I don’t quite see a life that I can live that doesn’t involve constantly recounting the situation. For the rest of my life, I’ll be affected by the symptoms of PTSD and depression and anxiety, and so I think the only logical way to combat that was just to work really, really hard at it. And that’s something that Nick also embodied as a person. So I suppose that’s how I memorialize him. And how I memorialize all the people who we’ve lost to gun violence.”

On March 24, 2018 — what would’ve been Dworet’s 18th birthday — Fuentes spoke at the March for Our Lives rally in Washington, DC. She threw up in the middle of her remarks out of fear that she could be an easy target for a shooter in the audience.

“That’s the unfortunate thing about PTSD is that it sneaks up on you at the unkindest of moments, and that’s a reality that victims of gun violence face. Once they have a situation in which their life is endangered, it’s easy for them to believe that the rest of their life is at question, at risk,” Fuentes says.

She says now when she’s in public, she finds herself questioning peoples’ intentions and body language, sizing up crowds, and checking for exits and escape routes.
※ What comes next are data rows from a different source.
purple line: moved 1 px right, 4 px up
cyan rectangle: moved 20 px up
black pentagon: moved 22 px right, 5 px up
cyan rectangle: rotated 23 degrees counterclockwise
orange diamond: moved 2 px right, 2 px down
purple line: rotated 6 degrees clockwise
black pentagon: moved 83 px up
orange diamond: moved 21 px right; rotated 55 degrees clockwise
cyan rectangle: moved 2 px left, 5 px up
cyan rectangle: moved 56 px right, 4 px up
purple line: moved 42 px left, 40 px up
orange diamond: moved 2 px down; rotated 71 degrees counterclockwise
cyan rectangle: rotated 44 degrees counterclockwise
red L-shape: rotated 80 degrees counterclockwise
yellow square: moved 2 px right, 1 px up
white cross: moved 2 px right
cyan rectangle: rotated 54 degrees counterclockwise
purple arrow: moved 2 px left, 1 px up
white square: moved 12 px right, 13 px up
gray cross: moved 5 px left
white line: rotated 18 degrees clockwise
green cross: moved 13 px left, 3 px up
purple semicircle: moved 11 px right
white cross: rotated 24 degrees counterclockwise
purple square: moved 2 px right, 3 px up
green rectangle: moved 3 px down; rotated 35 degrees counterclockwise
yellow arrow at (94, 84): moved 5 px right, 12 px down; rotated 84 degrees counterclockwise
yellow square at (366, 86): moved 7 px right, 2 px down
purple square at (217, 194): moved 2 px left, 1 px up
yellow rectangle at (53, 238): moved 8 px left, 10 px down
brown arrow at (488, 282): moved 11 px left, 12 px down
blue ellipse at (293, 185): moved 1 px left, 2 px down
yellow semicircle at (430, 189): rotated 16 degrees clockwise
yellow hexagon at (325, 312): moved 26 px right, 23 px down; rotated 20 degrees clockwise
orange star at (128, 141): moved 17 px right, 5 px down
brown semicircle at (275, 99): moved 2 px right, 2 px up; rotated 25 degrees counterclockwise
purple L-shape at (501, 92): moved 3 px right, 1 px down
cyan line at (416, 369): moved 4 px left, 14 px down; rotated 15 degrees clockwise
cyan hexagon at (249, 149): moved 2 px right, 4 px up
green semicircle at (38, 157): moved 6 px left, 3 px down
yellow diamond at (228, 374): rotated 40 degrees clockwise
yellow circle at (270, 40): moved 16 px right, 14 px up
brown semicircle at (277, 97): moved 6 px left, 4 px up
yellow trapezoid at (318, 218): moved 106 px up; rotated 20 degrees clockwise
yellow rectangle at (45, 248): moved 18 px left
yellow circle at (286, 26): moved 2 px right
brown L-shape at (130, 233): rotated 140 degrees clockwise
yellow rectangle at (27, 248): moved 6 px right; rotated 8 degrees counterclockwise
None of those are things a 21 year old should be worrying about - but that’s her reality. And those victims who’ve experienced gun violence first-hand are at the forefront of the March for Our Lives movement.

“As helpful as it is to have representation, it’s also really saddening to think that we’re asking a bunch of kids to be the strong ones,” Fuentes says. “To push their grief and trauma aside, to fight for something that at times we feel like people don’t give a damn about.”


“These kids and people who’ve lost people, they don’t quit. They don’t really have a choice. So it’s relentless. It’s a lifetime of work. And we all know that movements take time,” says director Kim A. Snyder. Photo courtesy of Kim A. Snyder.

Snyder says it’s easy to feel numb about the sheer number of mass shootings in the U.S., and the feeling of hopelessness toward solving the problem. 

“The public’s becoming inured, and each time almost more numb, but I’m not sure the kids are. I feel like they become more angry, and more traumatized,” Snyder says. “These kids and people who’ve lost people, they don’t quit. They don’t really have a choice. So it’s relentless. It’s a lifetime of work. And we all know that movements take time. So I do think the conversation changed in some ways after Newtown, and I certainly think it changed after Parkland. So I don’t want to sound [like a] Pollyanna, I think it’s maddening. But I have hope in Gen Z, and this generation of kids.”